Existing data warehouse or data lake pain points
- It does not scale well to an increasing variety of data sources (addressed in data lake).
- The effort required for central cleaning and quality control increases in lockstep with the growing amount of data.
- Existing centralized analytical data repositories, such as data warehouses and data lakes, create distance and anonymity between data producers and data consumers.
Why are we not yet ready to adopt data mesh?
Data mesh is generating both excitement and concern at the moment. Some of us aren’t brave enough to change the current centralized data paradigm because we need a holistic view of data.
What is data mesh?
Data mesh is more than just another version of a centralization-based analytics data architecture. Rather, it is a new approach for acquiring, maintaining, and accessing data for large-scale analytical use cases. The kind of data that we are referring to is analytical data.
Analytical data: It’s a collection of data used for decision-making and research. It is historical data that is curated and optimised for data analysis.

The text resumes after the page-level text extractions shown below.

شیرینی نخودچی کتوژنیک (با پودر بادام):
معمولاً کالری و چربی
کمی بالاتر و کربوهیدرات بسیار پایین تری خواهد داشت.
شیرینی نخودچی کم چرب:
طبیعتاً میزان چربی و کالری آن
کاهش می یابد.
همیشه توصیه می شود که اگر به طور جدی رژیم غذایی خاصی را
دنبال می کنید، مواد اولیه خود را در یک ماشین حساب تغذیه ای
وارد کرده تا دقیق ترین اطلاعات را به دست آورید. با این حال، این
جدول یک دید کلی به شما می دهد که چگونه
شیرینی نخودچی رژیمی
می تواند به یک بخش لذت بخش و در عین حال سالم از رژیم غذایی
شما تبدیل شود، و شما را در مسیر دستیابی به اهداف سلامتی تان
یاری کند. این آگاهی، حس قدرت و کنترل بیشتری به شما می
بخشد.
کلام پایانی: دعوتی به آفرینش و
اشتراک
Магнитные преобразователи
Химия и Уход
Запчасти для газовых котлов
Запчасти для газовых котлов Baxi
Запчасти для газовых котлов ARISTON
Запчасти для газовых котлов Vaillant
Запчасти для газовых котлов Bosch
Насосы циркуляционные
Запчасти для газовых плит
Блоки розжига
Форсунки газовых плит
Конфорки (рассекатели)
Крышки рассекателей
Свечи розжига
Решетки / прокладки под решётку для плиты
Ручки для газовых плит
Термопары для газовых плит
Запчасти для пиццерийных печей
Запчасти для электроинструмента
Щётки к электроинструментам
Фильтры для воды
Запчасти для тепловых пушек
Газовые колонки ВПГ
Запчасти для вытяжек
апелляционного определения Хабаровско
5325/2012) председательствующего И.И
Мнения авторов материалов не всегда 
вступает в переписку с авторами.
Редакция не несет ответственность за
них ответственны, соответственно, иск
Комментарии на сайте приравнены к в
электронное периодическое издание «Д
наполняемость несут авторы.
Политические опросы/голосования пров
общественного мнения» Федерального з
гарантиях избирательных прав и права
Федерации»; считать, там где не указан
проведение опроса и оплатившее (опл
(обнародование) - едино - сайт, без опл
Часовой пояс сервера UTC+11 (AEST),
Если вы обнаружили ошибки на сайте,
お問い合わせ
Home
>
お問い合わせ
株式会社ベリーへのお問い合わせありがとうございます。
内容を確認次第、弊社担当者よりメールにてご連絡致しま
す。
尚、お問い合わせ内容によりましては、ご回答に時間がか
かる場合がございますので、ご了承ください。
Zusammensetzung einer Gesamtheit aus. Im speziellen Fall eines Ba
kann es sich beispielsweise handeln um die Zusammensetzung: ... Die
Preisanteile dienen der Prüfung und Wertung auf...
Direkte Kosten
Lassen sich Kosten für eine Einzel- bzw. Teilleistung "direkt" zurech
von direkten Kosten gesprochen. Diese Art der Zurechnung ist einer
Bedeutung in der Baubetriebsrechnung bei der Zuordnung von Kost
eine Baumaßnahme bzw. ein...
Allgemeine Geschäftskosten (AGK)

Zhamak Dehghani came up with the term “data mesh” in 2019. It is based on four basic principles that bring together well-known concepts:
- Decentralized domain ownership
- Data as a product
- Self-serve data infrastructure platform
- Federated computational data governance
Data mesh demands a fundamental transformation in our assumptions, design, technical solutions, and social structure of our organisations in terms of how we handle, utilise, and own analytical data. It shifts the organisation’s data ownership model from centralised to decentralised. Typically, the centralised data model is administered by data platform management specialists. This change returns data ownership and accountability to the business domains from where it originated.

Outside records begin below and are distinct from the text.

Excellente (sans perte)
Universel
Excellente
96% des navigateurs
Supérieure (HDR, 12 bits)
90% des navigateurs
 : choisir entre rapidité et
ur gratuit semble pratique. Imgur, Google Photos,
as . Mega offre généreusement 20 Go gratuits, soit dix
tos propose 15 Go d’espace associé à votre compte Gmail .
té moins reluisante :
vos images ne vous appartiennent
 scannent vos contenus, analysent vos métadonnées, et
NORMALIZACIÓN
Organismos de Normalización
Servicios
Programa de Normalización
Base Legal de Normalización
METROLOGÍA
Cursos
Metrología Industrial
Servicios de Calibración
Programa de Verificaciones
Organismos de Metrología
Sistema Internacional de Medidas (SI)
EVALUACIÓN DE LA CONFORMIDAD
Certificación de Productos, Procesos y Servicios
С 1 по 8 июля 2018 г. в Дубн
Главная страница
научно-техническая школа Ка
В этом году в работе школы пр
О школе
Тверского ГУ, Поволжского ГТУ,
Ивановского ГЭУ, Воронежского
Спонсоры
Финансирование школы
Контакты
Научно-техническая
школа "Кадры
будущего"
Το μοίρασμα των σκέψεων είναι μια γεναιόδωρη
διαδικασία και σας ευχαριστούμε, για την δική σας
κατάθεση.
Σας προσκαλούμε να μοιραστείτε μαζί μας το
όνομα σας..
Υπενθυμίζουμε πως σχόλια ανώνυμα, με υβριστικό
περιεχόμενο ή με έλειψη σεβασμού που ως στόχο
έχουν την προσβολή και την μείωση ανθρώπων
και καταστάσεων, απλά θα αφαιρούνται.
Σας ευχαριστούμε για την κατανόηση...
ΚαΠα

Enterprises manage a wide variety of data from various sources to run their operations effectively. As enterprises expand, the size of their data stores grows, resulting in data silos inside them. In such enterprises, data is often siloed among departments or domains, making it difficult to get overall visibility while making business-critical decisions.

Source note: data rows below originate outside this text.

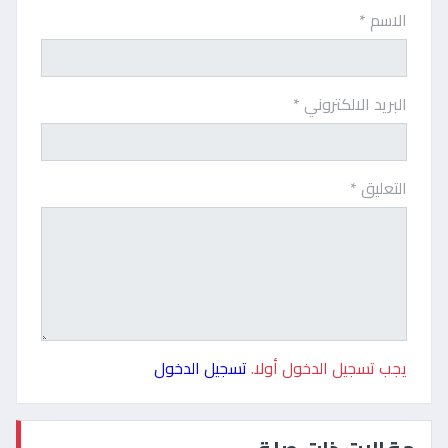
الاسم *
البريد الالكتروني *
التعليق *
يجب تسجيل الدخول أولا.
تسجيل الدخول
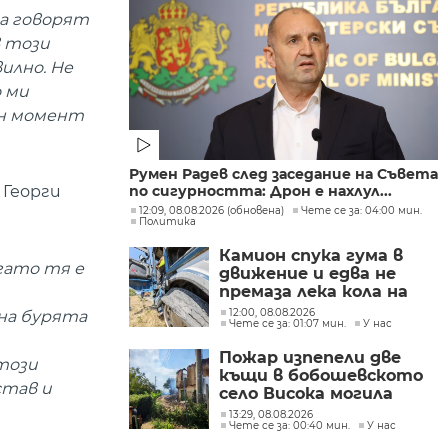
да говорят
в този
вилно. Не
о ми
ин момент
Румен Радев след заседание на Съвета
по сигурността: Дрон е нахлул...
 Георги
12:09, 08.08.2026 (обновена)
Чете се за: 04:00 мин.
Политика
Камион спука гума в
огато тя е
движение и едва не
премаза лека кола на
Подбалканския път
12:00, 08.08.2026
 на бурята
Чете се за: 01:07 мин.
У нас
(СНИМКИ)
Пожар изпепели две
този
къщи в бобошевското
став и
село Висока могила
(СНИМКИ)
13:29, 08.08.2026
Чете се за: 00:40 мин.
У нас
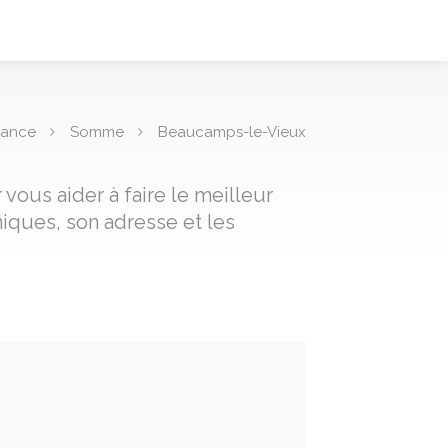
rance
Somme
Beaucamps-le-Vieux
ous aider à faire le meilleur
iques, son adresse et les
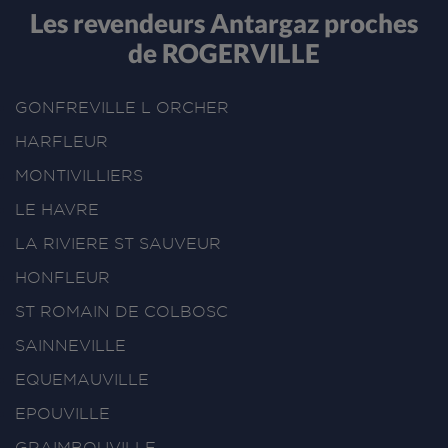
Les revendeurs Antargaz proches
de ROGERVILLE
GONFREVILLE L ORCHER
HARFLEUR
MONTIVILLIERS
LE HAVRE
LA RIVIERE ST SAUVEUR
HONFLEUR
ST ROMAIN DE COLBOSC
SAINNEVILLE
EQUEMAUVILLE
EPOUVILLE
GRAIMBOUVILLE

One way to get comprehensive visibility of the data is through “data consolidation”. Data consolidation is the act of gathering data from several systems and storing it in a single repository, where it may be utilized as the foundation for business analytics to derive strategic and operational insights. This method is most commonly associated with data warehousing. However, more modern variations on this concept include the data lake, which is best suited for storing unstructured data that presents itself more easily for analysis using AI and ML technologies. Unfortunately, the data consolidation approach is incapable of providing real-time insight into what is going on in the organization.
Data federation takes a different approach. Instead of bringing data from various sources together in one place, federation leaves an organization’s data where it is but gives a unified view of all through virtualization.